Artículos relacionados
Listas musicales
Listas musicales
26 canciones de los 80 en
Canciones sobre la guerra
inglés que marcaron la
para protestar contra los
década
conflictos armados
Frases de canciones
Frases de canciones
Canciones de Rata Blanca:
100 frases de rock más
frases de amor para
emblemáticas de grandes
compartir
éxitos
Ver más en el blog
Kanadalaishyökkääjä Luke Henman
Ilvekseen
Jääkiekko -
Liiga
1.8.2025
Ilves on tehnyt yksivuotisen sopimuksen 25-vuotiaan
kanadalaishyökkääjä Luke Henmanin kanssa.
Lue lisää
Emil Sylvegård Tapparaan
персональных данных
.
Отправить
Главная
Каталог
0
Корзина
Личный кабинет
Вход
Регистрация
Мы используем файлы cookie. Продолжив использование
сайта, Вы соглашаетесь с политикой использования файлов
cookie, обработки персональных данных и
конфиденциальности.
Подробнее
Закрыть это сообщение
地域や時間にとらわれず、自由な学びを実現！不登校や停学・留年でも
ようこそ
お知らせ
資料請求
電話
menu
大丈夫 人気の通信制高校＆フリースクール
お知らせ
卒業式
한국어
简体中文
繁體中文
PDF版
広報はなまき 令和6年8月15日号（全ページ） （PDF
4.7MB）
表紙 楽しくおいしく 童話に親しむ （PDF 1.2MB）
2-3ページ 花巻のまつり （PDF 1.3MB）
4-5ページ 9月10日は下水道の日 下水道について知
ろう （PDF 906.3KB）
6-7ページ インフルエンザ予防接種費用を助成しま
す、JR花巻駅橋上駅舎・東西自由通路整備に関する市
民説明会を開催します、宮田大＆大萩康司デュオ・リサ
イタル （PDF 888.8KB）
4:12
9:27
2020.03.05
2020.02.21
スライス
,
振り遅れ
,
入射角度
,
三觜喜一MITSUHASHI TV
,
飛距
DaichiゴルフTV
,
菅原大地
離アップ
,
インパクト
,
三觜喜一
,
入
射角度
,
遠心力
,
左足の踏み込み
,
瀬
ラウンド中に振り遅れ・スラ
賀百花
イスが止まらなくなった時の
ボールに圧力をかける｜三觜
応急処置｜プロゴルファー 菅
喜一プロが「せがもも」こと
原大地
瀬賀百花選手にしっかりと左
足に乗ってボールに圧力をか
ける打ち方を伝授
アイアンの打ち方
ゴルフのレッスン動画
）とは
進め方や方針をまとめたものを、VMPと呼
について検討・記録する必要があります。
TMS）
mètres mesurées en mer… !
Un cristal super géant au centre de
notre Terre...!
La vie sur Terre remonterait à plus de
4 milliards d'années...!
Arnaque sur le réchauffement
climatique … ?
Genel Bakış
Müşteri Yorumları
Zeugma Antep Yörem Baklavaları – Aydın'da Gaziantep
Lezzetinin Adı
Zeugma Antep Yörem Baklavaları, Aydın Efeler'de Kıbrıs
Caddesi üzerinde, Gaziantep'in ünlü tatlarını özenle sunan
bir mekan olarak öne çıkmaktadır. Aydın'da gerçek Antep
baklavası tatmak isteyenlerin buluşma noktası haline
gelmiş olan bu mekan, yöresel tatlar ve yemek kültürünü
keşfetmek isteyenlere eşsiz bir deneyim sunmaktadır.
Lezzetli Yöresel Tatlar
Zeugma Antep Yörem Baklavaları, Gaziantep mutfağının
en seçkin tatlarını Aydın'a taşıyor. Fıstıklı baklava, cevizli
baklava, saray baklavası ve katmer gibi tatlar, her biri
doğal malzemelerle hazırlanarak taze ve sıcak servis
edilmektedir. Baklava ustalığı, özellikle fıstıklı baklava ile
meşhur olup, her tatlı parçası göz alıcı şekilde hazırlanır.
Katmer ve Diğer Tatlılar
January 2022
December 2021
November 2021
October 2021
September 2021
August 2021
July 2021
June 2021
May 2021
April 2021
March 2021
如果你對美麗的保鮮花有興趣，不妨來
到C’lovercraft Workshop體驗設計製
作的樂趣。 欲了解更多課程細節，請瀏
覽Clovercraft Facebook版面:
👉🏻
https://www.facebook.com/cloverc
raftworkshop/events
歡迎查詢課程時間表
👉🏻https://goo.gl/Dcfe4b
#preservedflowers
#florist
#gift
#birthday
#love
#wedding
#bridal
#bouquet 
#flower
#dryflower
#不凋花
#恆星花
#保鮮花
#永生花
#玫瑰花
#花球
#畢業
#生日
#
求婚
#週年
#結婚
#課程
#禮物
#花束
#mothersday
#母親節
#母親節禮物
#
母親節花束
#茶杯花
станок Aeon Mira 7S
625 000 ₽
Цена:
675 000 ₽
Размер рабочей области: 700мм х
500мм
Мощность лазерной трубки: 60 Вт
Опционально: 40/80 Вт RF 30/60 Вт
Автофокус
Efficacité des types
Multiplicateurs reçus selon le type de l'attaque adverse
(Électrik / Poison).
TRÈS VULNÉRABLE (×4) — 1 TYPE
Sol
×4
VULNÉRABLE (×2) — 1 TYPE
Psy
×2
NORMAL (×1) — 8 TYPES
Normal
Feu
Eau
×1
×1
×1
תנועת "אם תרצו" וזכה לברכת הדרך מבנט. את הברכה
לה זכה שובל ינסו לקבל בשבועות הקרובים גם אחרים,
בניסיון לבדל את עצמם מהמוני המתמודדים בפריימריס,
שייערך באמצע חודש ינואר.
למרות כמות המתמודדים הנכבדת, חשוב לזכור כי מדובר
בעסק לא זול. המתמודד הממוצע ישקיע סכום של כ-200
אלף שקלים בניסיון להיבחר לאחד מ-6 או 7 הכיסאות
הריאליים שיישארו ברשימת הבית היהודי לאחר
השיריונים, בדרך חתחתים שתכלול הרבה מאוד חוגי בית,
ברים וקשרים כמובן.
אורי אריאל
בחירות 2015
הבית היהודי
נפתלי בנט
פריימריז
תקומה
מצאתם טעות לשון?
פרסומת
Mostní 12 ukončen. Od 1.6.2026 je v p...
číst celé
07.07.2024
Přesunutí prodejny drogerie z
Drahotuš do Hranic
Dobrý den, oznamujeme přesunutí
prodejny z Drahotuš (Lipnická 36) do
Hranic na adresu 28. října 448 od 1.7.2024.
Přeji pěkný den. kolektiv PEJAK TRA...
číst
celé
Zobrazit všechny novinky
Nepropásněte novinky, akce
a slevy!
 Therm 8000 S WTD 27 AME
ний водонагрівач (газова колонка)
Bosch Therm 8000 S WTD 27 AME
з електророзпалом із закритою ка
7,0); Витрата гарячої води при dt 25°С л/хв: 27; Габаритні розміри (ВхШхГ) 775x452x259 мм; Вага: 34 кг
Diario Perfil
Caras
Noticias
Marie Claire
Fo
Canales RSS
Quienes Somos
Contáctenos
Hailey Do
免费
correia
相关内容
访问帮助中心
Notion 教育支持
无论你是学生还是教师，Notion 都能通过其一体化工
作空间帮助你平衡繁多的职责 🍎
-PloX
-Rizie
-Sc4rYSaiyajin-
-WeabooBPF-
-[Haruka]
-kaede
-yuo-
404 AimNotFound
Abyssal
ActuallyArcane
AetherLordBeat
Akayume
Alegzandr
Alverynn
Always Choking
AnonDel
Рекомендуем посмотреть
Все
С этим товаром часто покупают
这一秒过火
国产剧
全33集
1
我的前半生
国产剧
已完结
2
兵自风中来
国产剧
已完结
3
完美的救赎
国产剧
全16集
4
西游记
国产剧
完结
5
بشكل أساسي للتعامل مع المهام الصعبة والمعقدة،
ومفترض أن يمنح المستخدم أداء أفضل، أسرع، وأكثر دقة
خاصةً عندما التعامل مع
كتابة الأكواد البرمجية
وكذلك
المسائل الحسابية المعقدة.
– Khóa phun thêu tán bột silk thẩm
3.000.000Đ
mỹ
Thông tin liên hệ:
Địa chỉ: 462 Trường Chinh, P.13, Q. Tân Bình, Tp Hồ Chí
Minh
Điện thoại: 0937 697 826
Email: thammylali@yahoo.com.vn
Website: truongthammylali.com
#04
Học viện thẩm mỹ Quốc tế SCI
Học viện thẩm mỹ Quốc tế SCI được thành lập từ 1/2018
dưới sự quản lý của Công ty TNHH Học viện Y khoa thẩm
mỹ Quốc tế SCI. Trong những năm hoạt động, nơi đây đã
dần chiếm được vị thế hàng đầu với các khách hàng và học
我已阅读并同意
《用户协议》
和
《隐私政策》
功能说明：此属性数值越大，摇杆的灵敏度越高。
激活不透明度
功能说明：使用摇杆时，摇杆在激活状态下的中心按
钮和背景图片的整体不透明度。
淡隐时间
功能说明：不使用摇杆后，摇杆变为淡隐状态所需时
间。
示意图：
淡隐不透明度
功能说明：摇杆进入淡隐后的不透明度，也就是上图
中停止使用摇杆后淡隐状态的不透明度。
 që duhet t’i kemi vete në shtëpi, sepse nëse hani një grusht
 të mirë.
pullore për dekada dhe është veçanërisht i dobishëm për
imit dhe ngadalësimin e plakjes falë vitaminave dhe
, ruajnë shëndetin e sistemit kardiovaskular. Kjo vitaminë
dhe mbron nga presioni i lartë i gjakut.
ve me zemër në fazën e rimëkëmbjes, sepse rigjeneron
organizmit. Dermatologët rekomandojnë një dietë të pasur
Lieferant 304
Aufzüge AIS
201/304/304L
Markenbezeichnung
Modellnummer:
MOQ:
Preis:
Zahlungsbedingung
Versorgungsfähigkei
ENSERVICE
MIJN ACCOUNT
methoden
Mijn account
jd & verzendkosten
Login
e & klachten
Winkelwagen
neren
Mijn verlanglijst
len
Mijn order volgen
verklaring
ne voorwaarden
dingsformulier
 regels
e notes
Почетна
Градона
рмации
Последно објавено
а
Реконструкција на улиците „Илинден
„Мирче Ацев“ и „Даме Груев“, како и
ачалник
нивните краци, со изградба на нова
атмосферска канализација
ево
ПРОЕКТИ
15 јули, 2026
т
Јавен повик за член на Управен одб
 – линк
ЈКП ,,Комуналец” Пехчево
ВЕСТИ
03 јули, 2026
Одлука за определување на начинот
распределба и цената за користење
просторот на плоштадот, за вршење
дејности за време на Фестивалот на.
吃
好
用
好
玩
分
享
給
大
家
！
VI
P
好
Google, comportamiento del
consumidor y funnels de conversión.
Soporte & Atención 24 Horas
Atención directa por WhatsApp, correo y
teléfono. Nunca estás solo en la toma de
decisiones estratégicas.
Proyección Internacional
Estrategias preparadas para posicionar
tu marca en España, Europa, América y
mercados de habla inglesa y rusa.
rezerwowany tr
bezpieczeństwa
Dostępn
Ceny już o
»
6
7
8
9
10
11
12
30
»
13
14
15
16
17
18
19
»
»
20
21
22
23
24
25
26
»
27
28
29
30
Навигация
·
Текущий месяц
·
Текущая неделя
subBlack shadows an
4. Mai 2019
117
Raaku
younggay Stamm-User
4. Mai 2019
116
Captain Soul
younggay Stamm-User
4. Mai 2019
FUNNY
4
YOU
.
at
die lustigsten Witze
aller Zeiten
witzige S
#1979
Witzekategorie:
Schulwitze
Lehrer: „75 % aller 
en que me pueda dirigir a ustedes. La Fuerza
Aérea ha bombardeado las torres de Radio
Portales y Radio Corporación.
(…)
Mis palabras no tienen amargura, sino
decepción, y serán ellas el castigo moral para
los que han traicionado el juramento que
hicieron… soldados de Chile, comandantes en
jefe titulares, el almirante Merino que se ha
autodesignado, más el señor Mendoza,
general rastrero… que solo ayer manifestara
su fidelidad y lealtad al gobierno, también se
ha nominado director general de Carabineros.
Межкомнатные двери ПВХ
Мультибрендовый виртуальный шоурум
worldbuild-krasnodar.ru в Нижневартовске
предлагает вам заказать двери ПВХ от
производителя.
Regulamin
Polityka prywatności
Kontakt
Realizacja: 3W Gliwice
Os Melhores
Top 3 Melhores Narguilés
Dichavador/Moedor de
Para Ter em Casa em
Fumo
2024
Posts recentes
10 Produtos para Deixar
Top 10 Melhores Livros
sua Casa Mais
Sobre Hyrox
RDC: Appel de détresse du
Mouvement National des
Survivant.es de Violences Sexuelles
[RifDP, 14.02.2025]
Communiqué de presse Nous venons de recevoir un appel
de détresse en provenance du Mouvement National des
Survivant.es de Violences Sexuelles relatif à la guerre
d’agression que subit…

## WHAT THE TASK ASKS
From the material above, copy exactly the lines between the line holding "para protestar contra los" and the line holding "Ver más en el blog", inclusive, and only those.

## FINISHED EXERCISE
para protestar contra los
década
conflictos armados
Frases de canciones
Frases de canciones
Canciones de Rata Blanca:
100 frases de rock más
frases de amor para
emblemáticas de grandes
compartir
éxitos
Ver más en el blog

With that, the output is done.